See, intervals sharpen the straw, but continuity of motion strengthens it. De-crapify it: Run long without stopping, become a better runner.
A big part of running distance - a disproportionately big part - is mindset. While I wouldn't advid someone 400 pounds over weight with bad joints trying a 10 km for their first run, I CAN say that once you have a base, it all turns into mind food.
It's really a moving meditation. If you have some of THAT practice under your belt, you can escape to a bit of the timeless place. Regardless, it's a pull of tension - after the white burn of warm up has drained and the blood vessels are happy in their transport work, you can either:
-stop
-run below a comfortable speed
-run at a comfortable speed
-run above a comforable speed
-push yourself
-hurt
And staying with the yin yang of it all, they all have pros and cons.
-Stopping - good if your injured, bad if it's a half-hearted surrender.

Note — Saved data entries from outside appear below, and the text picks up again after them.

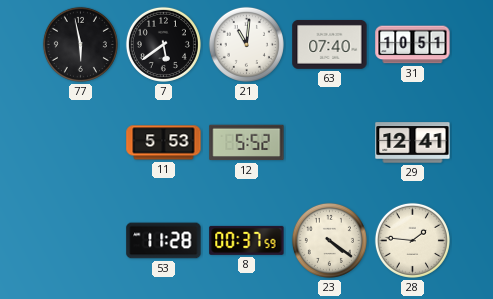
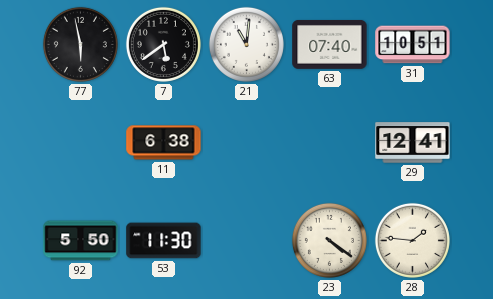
11: 5:53 -> 6:38
12: 5:52 -> none
92: none -> 5:50
53: 11:28 -> 11:30
8: 00:37 -> none
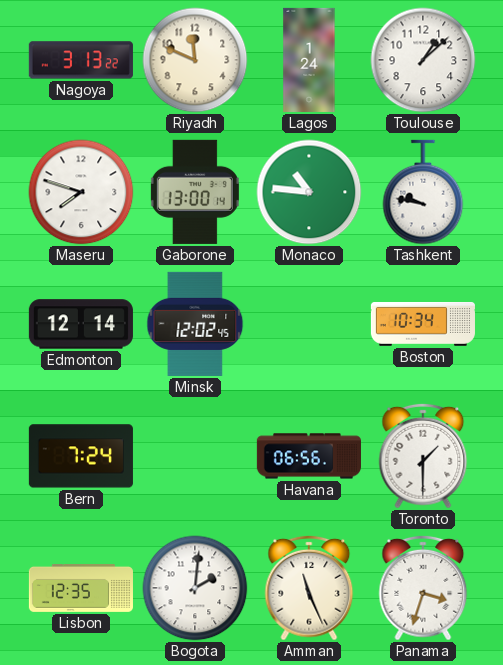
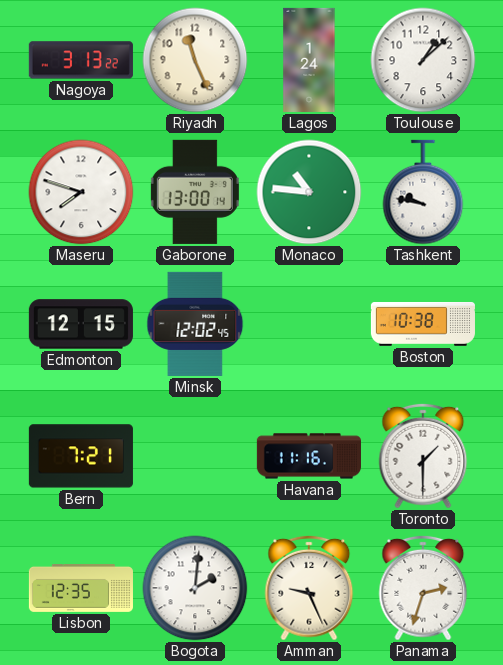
Riyadh: 11:49 -> 11:26
Edmonton: 12:14 -> 12:15
Boston: 10:34 -> 10:38
Bern: 7:24 -> 7:21
Havana: 06:56 -> 11:16
Amman: 11:26 -> 9:26
Panama: 3:33 -> 2:33
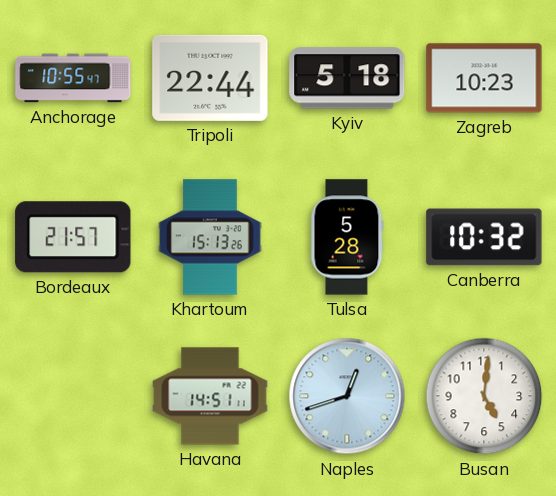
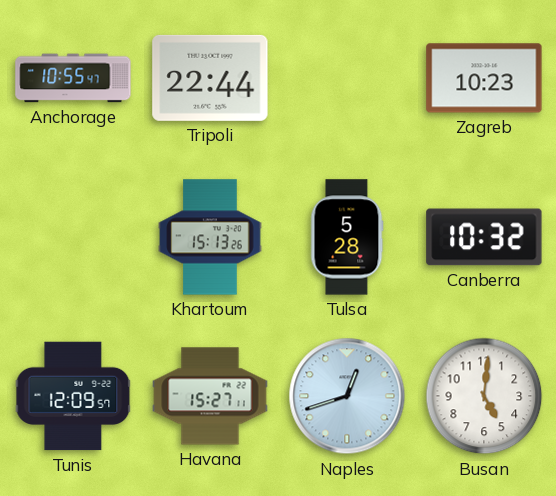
Kyiv: 5:18 -> none
Bordeaux: 21:57 -> none
Tunis: none -> 12:09
Havana: 14:51 -> 15:27
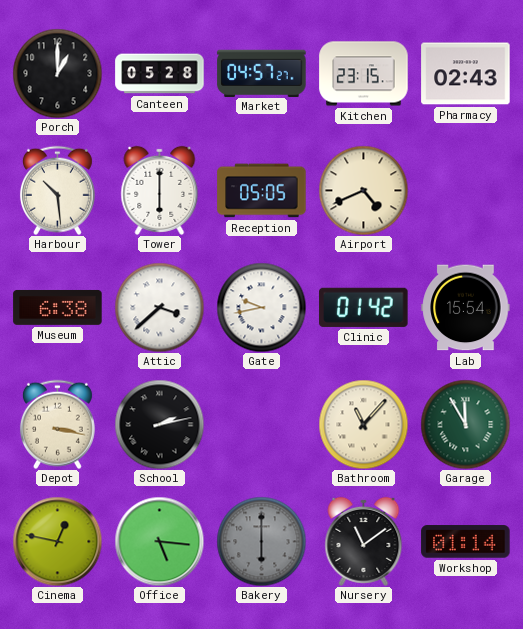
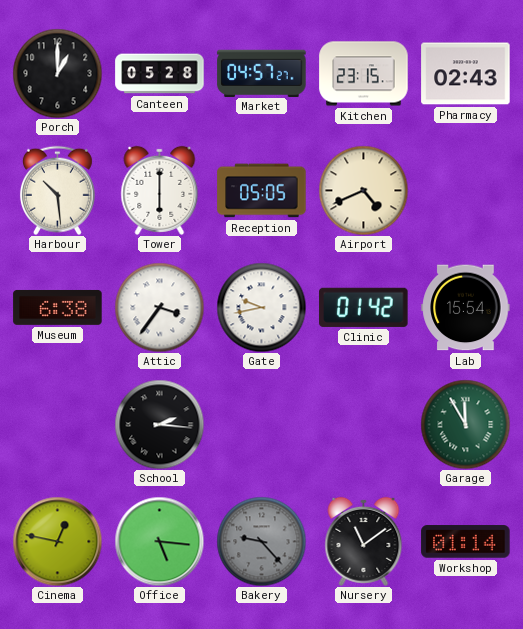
Attic: 3:38 -> 3:36
Depot: 3:17 -> none
School: 2:13 -> 2:16
Bathroom: 11:07 -> none
Bakery: 6:00 -> 9:23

-Running below comfortable speed - good after a lot of miles or if you need to recover; bad if it's just because you haven't found the run's cajones and squeezed them a bit. Expect ennuie and half hearted surrender if you continue.
-Running at a comfortable speed - good, and a challenge if you're going for strengthening the saw; bad if it's the cajones thing. See previous point.
-Running above a comfortable speed - good for sharpening the saw; bad if you are on the edge of physical ill.
-Pushing it - see above.
-Hurting - see above and above.
I can stick with one or a couple of the above, or cycle through the whole thing, which is where the mind food comes in.
Started off comfortable tonite and ran for strength; first 5 or 7 minutes was fine. The mind had lots to chew on - things that happened today, philosophy, meditation, checking out what's going on around me, thinking about tonite. Then that food gets a little thin. Usually around the time that some level of exertion sets in.
At that point, I have the choice to either feed the mind more, starve it, or try and go to the timeless place.
Again, I usually transit through the three. There's correlation between the three and the plusses / minuses of the levels of exertion:
-run slow - easier to go on less mind food; counter-intuitively, this 'easier' space can be harder to maintain. The timeless place is maybe POTENTIALLY easier to get to from here, but staying there can be difficult - pulled back by a mind that is getting bored by the repetition of foot after foot after foot.
-run fast - it's not necessarily that it is easier to go on less mind food, there's just less choice about it period. When you're hurting and running the ragged edge to your capacity, it's hard to think about much but the seconds ticking off on the clock.
T'would be interesting to put together a mind-food diet for runners.